Class KnowledgeDistillationTrainer<T>
- Namespace
- AiDotNet.KnowledgeDistillation
- Assembly
- AiDotNet.dll
Standard knowledge distillation trainer that uses a fixed teacher model to train a student.
public class KnowledgeDistillationTrainer<T> : KnowledgeDistillationTrainerBase<T, Vector<T>, Vector<T>>, IKnowledgeDistillationTrainer<T, Vector<T>, Vector<T>>
Type Parameters
TThe numeric type for calculations (e.g., double, float).
- Inheritance
-
KnowledgeDistillationTrainer<T>
- Implements
- Inherited Members
Remarks
For Beginners: This is the standard implementation of knowledge distillation. It takes a large, accurate teacher model and uses it to train a smaller, faster student model.
The training process works as follows: 1. For each input, get predictions from both teacher and student 2. Compute distillation loss (how different are their predictions?) 3. Update student parameters to minimize this loss 4. Repeat until student learns to mimic teacher
Real-world Analogy: Think of this as an apprenticeship program. The master (teacher) demonstrates how to solve problems, and the apprentice (student) learns by trying to replicate the master's approach. The apprentice doesn't just learn the final answers, but also the reasoning process.

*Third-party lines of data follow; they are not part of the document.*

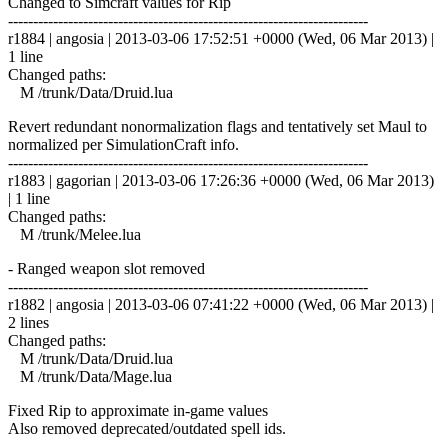
Changed to Simcraft values for Rip
------------------------------------------------------------------------
r1884 | angosia | 2013-03-06 17:52:51 +0000 (Wed, 06 Mar 2013) |
1 line
Changed paths:
M /trunk/Data/Druid.lua
Revert redundant nonormalization flags and tentatively set Maul to
normalized per SimulationCraft info.
------------------------------------------------------------------------
r1883 | gagorian | 2013-03-06 17:26:36 +0000 (Wed, 06 Mar 2013)
| 1 line
Changed paths:
M /trunk/Melee.lua
- Ranged weapon slot removed
------------------------------------------------------------------------
r1882 | angosia | 2013-03-06 07:41:22 +0000 (Wed, 06 Mar 2013) |
2 lines
Changed paths:
M /trunk/Data/Druid.lua
M /trunk/Data/Mage.lua
Fixed Rip to approximate in-game values
Also removed deprecated/outdated spell ids.
------------------------------------------------------------------------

Benefits of Knowledge Distillation: - **Model Compression**: Deploy a 10x smaller model with >90% of original accuracy - **Faster Inference**: Smaller models run much faster on edge devices - **Ensemble Distillation**: Combine knowledge from multiple teachers into one student - **Transfer Learning**: Transfer knowledge across different architectures
Success Stories: - DistilBERT: 40% smaller than BERT, 97% of performance, 60% faster - MobileNet: Distilled from ResNet, 10x fewer parameters, deployable on phones - TinyBERT: 7.5x smaller than BERT, suitable for edge deployment
Constructors
KnowledgeDistillationTrainer(ITeacherModel<Vector<T>, Vector<T>>, IDistillationStrategy<T>, DistillationCheckpointConfig?, bool, double, int, int?)
Initializes a new instance of the KnowledgeDistillationTrainer class.

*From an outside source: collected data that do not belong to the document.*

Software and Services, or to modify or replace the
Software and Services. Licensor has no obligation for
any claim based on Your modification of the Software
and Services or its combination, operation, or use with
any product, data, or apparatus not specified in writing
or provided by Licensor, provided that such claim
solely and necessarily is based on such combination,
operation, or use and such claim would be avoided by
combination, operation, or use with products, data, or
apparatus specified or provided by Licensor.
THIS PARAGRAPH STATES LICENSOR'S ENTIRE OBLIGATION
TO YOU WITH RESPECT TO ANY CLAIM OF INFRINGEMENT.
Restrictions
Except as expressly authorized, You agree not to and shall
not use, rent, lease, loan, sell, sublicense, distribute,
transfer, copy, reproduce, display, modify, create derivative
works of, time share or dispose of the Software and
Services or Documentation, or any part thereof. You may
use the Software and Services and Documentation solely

public KnowledgeDistillationTrainer(ITeacherModel<Vector<T>, Vector<T>> teacher, IDistillationStrategy<T> distillationStrategy, DistillationCheckpointConfig? checkpointConfig = null, bool useEarlyStopping = false, double earlyStoppingMinDelta = 0.001, int earlyStoppingPatience = 5, int? seed = null)
Parameters
teacherITeacherModel<Vector<T>, Vector<T>>The teacher model to learn from.
distillationStrategyIDistillationStrategy<T>The strategy for computing distillation loss.

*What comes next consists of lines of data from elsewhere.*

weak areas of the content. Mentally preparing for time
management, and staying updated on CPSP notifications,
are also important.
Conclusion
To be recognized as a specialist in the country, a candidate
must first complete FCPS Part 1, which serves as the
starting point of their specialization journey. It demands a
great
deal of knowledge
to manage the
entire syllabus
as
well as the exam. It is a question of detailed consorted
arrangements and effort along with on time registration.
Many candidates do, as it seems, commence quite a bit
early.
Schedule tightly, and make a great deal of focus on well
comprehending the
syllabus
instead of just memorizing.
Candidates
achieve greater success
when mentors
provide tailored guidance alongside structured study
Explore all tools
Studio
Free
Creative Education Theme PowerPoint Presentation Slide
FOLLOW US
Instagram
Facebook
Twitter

checkpointConfigDistillationCheckpointConfigOptional checkpoint configuration for automatic model saving during training.
useEarlyStoppingboolearlyStoppingMinDeltadoubleearlyStoppingPatienceintseedint?Optional random seed for reproducibility.
Remarks
For Beginners: Create a trainer by providing: 1. A trained teacher model (already performing well on your task) 2. A distillation strategy (defines how to transfer knowledge) 3. Optional checkpoint configuration (for automatic model saving)
Example:
var teacher = new TeacherModelWrapper<double>(...);
var distillationLoss = new DistillationLoss<double>(temperature: 3.0, alpha: 0.3);
var trainer = new KnowledgeDistillationTrainer<double>(teacher, distillationLoss);
Example with automatic checkpointing:
var checkpointConfig = new DistillationCheckpointConfig
{
SaveEveryEpochs = 5,
KeepBestN = 3
};
var trainer = new KnowledgeDistillationTrainer<double>(
teacher,
distillationLoss,
checkpointConfig: checkpointConfig
);
Methods
GetTeacherPredictions(Vector<T>, int)
Gets teacher predictions by calling the teacher model's GetLogits method.
protected override Vector<T> GetTeacherPredictions(Vector<T> input, int index)
Parameters
inputVector<T>The input data.
indexintThe index in the training batch (unused for standard distillation).
Returns
- Vector<T>
Teacher's logit predictions.
Remarks
For Beginners: In standard distillation, we simply ask the teacher model for its predictions on each input. The teacher is frozen and doesn't change during training.